Sayangnya, inklusif masih kerap diartikan sebagai acara seremonial, alih-alih menjadi prinsip kerja yang melekat dalam keseharian.
Banyak institusi pendidikan yang merasa sudah cukup inklusif hanya karena menerima disabilitas di lingkungan mereka. Walau, sebenarnya menerima saja tidak cukup, tanpa mengakomodir kebutuhan mereka.
Inklusif juga mencakup sistem informasi, layanan administratif, pola komunikasi, hingga sikap empatik dari seluruh ekosistem kampus.
Masih banyak ruang yang belum ramah. Banyak proses yang secara tidak langsung membebani kelompok disabilitas.
Di satu sisi, teknologi sudah membuka peluang besar—dari pembaca layar, platform digital, hingga sistem daring yang mudah diakses.
Namun di sisi lain, ada kalanya sistem yang justru tetap berjalan di atas rel lama, formulir manual, koordinasi mendadak tanpa kejelasan, atau prosedur administratif yang hanya mempertimbangkan mereka yang bisa melihat, mendengar, dan bergerak tanpa hambatan.
Bukankah ini kontradiksi yang aneh?

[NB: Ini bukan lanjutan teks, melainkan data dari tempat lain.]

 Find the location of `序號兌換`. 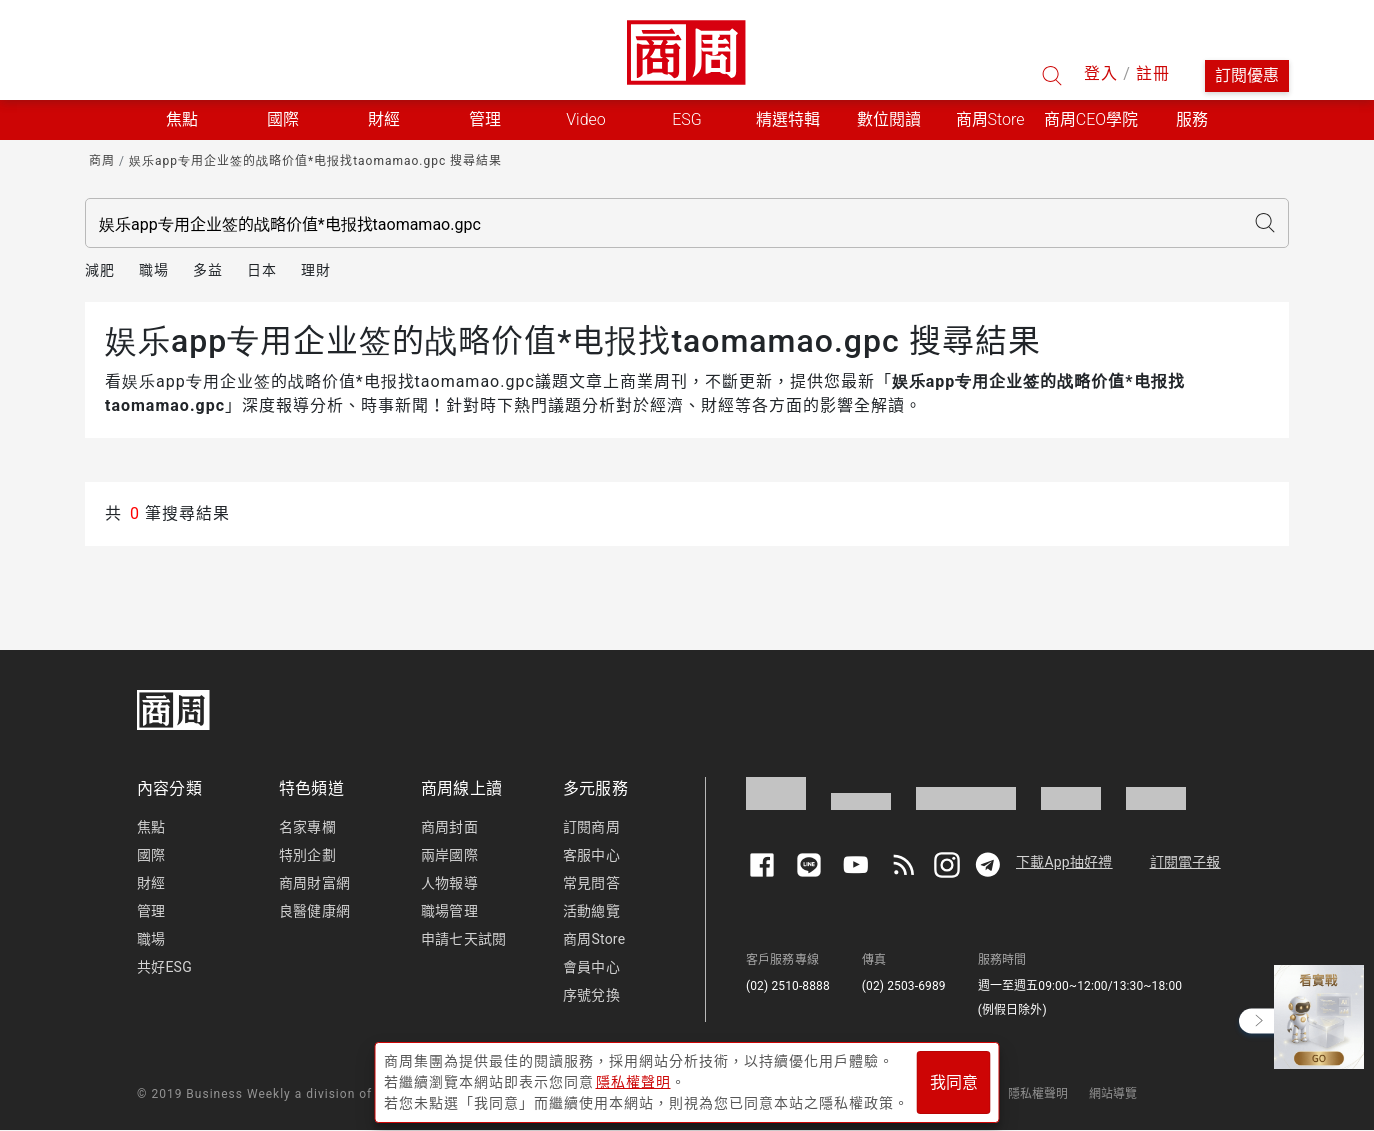

序號兌換 is located at coordinates (591, 995).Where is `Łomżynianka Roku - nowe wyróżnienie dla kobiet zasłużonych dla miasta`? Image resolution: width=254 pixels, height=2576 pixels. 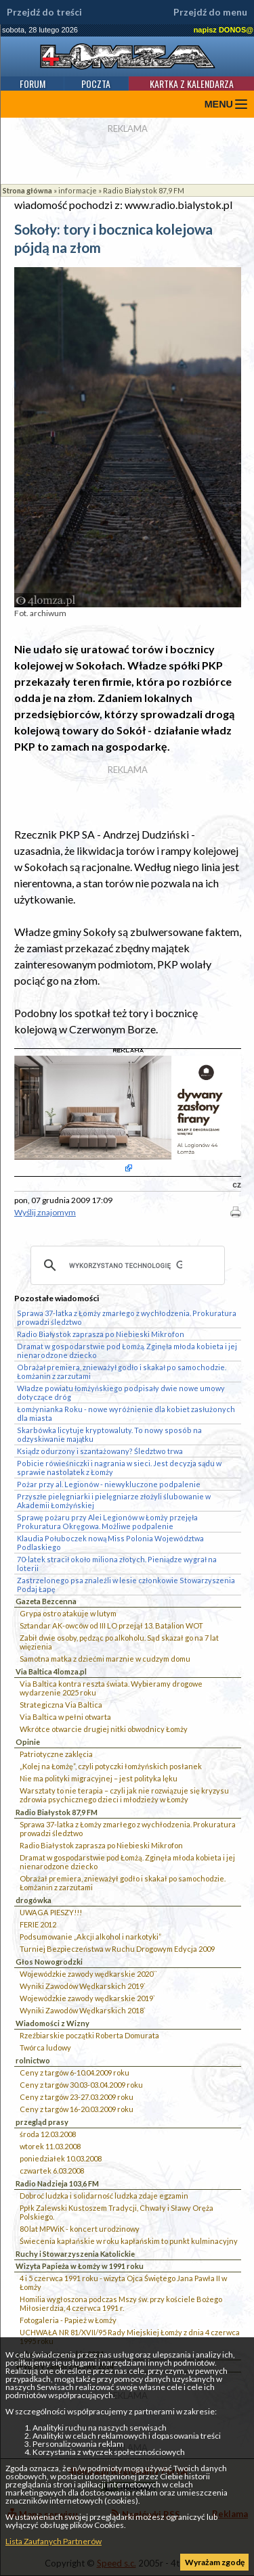 Łomżynianka Roku - nowe wyróżnienie dla kobiet zasłużonych dla miasta is located at coordinates (126, 1413).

Ketika dunia luar berlari menuju era aksesibilitas digital, sebagian institusi pendidikan masih berkutat dengan berkas-berkas fisik dan tanda tangan basah—seolah lupa bahwa kemajuan teknologi semestinya juga dimanfaatkan untuk memperluas inklusi.
Inklusif bukan berarti semua orang diperlakukan sama, tetapi semua orang diberikan kesempatan yang setara.
Di situlah tantangannya, bagaimana sistem bisa lentur menyesuaikan, tanpa kehilangan ketertiban.
Bagaimana institusi bisa mendengar kebutuhan yang sunyi, bukan hanya merespons tuntutan yang riuh.
Tulisan ini bukan untuk menyalahkan, melainkan mengajak, mari berhenti menjadikan inklusivitas sebagai simbol, dan mulai menjadikannya sebagai sistem kerja yang hidup.
Karena pada akhirnya, inklusi yang sejati bukan terlihat dari seberapa sering kita menyebutnya, tapi seberapa kuat kita menjadikannya nyata.
Mari, wujudkan inklusif secara aktif dan masif, dengan kolaboratif, tanpa diskriminatif.